Twenty six years ago my photographs of individuals living with AIDS and HIV illnesses were included in this exceptional exhibit at what was then called the National Gallery of Australia, and is now called the ACCA. In this time of another international health crisis, the curator of the exhibition, Dr. Ted Gott, provides an engaging, meaningful video lecture, well-illustrated, about the AIDS pandemic and the response of artists. I was honored to have my work included in the exhibition, and honored again to have my work with this video.
In May 2019, I was elected to the Board of Directors of the Society of Midland Authors to serve a three-year term. The Midland Authors was founded in 2015 to create "a closer association among writers of the Middle West" and to stimulate "creative literary effort." I'm honored to a part of this institution that does so much to promote the interests of Midwestern writers.
The unofficial Chicago branch of Fomite authors met at Women & Children First Bookstore in Chicago to celebrate the launch of Julie Justicz's debut novel Degrees of Difficulty.
Jan English Leary, Thicker Than Blood (Fomite 2015),Skating on the Vertical (Fomite 2017)
Maggie Kast, A Free, Unsullied Land (Fomite 2015)
Julie E. Justicz, Degrees of Difficulty (Fomite 2019)
Lynn Sloan, Principles of Navigation (Fomite 2015), This Far Isn't Far Enough (Fomite 2018)
"Each story stands on its own as a separate jewel. . . ." Thank you, Booksie!

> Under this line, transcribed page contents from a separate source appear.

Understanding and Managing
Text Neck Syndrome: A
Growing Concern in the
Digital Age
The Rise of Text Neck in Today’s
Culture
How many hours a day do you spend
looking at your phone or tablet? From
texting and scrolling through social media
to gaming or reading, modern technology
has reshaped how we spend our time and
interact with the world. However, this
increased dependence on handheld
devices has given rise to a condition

To go to Booksie's blog: click.
My short story "Ollie's Back," included in my collection This Far Isn't Far Enough, was performed by Nate Corddry last year, and is now released in the Selected Shorts program Forgiving and Forgetting. The program is aired on NPR and available as a podcast.

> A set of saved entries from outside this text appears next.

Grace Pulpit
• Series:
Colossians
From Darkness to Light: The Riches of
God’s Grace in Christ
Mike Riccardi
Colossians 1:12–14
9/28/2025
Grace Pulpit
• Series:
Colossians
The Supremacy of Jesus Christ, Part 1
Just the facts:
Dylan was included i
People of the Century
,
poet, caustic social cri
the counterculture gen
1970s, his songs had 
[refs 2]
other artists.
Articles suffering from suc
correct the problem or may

On Saturday, August 17, 2019 I will lead the workshop on How to Read a Photograph at Northwestern Summer Writers' Conference, Chicago.
Writers collect and use photographs as records of facts and as inspiration. Getting it at a glance—that’s what we like about photographs. They are simple; they yield their information without a struggle; their language is universal; seeing is natural: Each of these statements is false. Photographs are deceptive and they are filled with information beyond what is available at a glance. Learning how to see what photographs describe can deepen and enrich our writing. In this workshop we will explore ways to read photographs to discover what is within or beyond the surface representation.

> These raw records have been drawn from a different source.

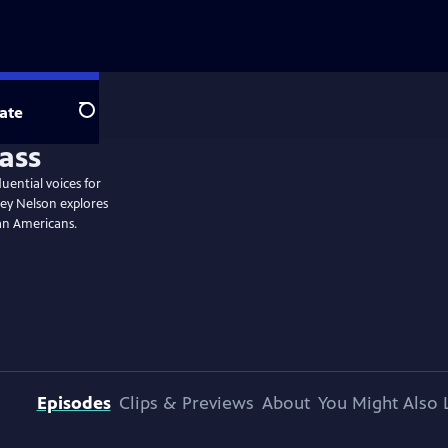
ate
Search
uential voices for
ey Nelson explores
can Americans.
Episodes
Clips & Previews
About
You Might Also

A surprise: my story "Nature Rules" that appeared in Shenandoah in fall, 2017 received an honorable mention for The Shenandoah Prize for Fiction. Many awards have lots of categories, winner, finalist, semi-finalist, honorable mention, and sometimes more categories, so I don't usually find that receiving an honorable mention is worth mentioning. But the Shenandoah Prize includes one winner and one honorable mention in each category, so I am extremely honored, and thrilled.
I learned the news while reading R. T. Smith's final "Editor's Note," published in April, 2018.
I am pleased to announce our annual prizes for the most distinguished works of poetry, fiction and non-fiction to appear in volume 67 of Shenandoah. . . . and I send out my congratulations to the recipients, the honorable mentions . . . . Lynn Sloan’s “Nature Rules” in fiction
Here's the link to "Nature Rules."
"VIP parking at the Getty," my friend exclaimed.
So begins the brief essay about my experience with Ollie, the character in my story that was read at the Getty Center in Los Angeles. To read the essay, click:
Thrilled that my story "Ollie's Back" from This Far Isn't Far Enough had been chosen by Selected Shorts for its program "A Feast of Fiction," at the Getty Center in Los Angeles, I waited outside the auditorium for the show to begin. Mine was the last story and it was to be read by the outstanding actor Nate Cordrry. On that stage Nate Cordrry became Ollie, and he brought down the house. In a few months this program will be broadcast on NPR's Selected Shorts and available in podcast.